Ich war auf einer 30er-Geburtstagsfeier eingeladen. Wohlgemerkt: Ich hatte drei Tage zuvor bereits eine Weihnachtsfeier und zwei weitere Geburtstagsfeiern beehrt. Summa summarum, eben eine eingerauschte Woche, die mindestens eine Woche zum Ausrauschen beansprucht – genau das wird allerdings nicht passieren. Denn wie Sie wissen: Es weihnachtet sehr. Gut, ich kam mit dem Zug etwas verfrüht an. Meine 30er-Freundin lud mich in ihre Wohnung ein, die sie mit ihrem Göttergatten teilt, ich konnte dort nächtigen. Der Partyabend stand im Zeichen je eines individuellen Partymottos. Sprich, jeder Partygast hatte ein eigenes Partythema erhalten, das er oder sie umsetzen sollte. So gab es Wild Wild West, Disco Fever, Piraten, sexy Krankenschwestern und, mein Motto eben, Bad Taste. Sie denken, nichts leichter als das? Mein schlechter Geschmack sollte dennoch etwas Stil beweisen. So hatte ich mir eine Leggins gekauft, die am rechten Oberschenkel ein Einhorn und am linken Oberschenkel einen Cyber-Space-T-Rex hatte. Das Weltall diente den beiden Figuren als mit Farben spielender Hintergrund. Ach, man vergesse nicht meine güldene Unterhose, die natürlich über der Leggings getragen wurde – antiquiert trifft auf fancy shmansy! So würde ich das mal beschreiben. Obenrum eine Punkfrisur, etwas Glitzer im Gesicht, schrilles T-Shirt, et voilà, mein Kostüm war fertig.
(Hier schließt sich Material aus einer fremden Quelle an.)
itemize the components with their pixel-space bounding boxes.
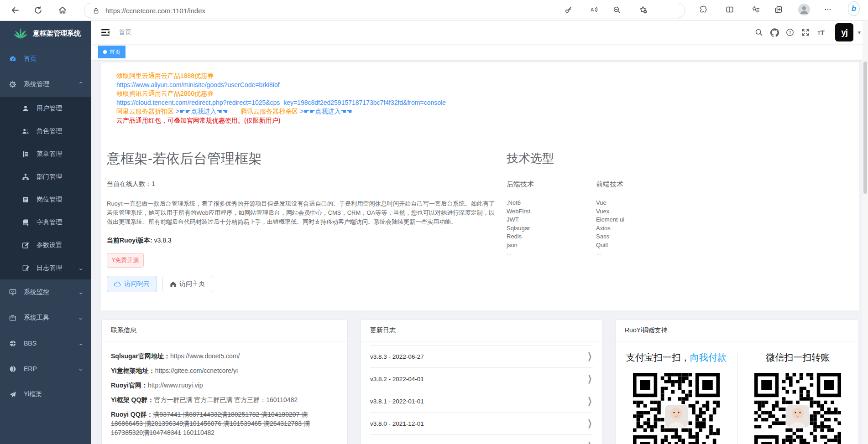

Die Party fand im Vereinslokal der örtlichen Musikkapelle statt. Es wurde prächtig aufgetischt: Alkohol in Unmengen, Kuchen in allen Variationen, Gulaschsuppe zu späterer Stunde und natürlich Partyfressalien in Form von chemisch schmeckenden Käsebällchen und Chipsallerlei. Der Abend begann sich fortzuschreiten und Sie kennen das gewiss: hier ein Plausch, dort ein Plausch. Menschen willkommenküssen, weil man sich Monate nicht gesehen hat, updates zum Arbeits- und Beziehungsstatus, Posen für ein Foto, noch ein Getränk holen und so weiter.

Zögling war da schon Teil der Partymasse, jedoch nicht auf meinem Schirm. Ich sage es Ihnen nun: 18-Jährige sind nicht mein Beuteschema. Punkt. Aus. Amen.

Nach der fünften Wiederholung der gängigen Partyaktivitäten ging es erst richtig los. Die Schwester des Geburtstagskinds und ich hatten eine Quiz-Show vorbereitet, die eine Überraschung sein sollte. So sprachen wir vor dem Partysaal über letzte Details und baten Zögling darum, die vor Glitzer schreiende „Einzugsmusik“ voll aufzudrehen, damit unsere Show beginnen konnte. Gefügig managte Zögling auch die Punktevergabe der Quizshow mit – Gott sei Dank hatten wir eine zusätzliche Hand, ansonsten hätte das Quiz-Duo wahrscheinlich den Überblick verloren. Spiel zu Ende, die Tumla-Trophy wurde der Siegerin überreicht und gleichsam bekam die Quizshow damit was von einem biennalen Event, das künftig vom Sieger gehostet werden muss. Man will ja auch mal zum Zug kommen und selbst eine Trophy gewinnen …

Jetzt eine Zigarette und einen Drink. Montenegro bot sich an. Jacke anziehen, sonst wird man krank, sagt meine Mutter und raus an die frische Luft. Ah, eine Zigarette danach kann immer was. Es kamen weitere Menschen dazu, wir tratschten über den Show-Verlauf – und eben auch Zögling trat heran, der mir den Montenegro über meine Jacke goss. Ein Versehen. Ich – ganz ruhig – sagte so was wie, dass das uncool sei und dann war auch noch Montenegro auf meiner Zigarette. Ich habe ihm eine frische geschenkt und kein Danke gehört.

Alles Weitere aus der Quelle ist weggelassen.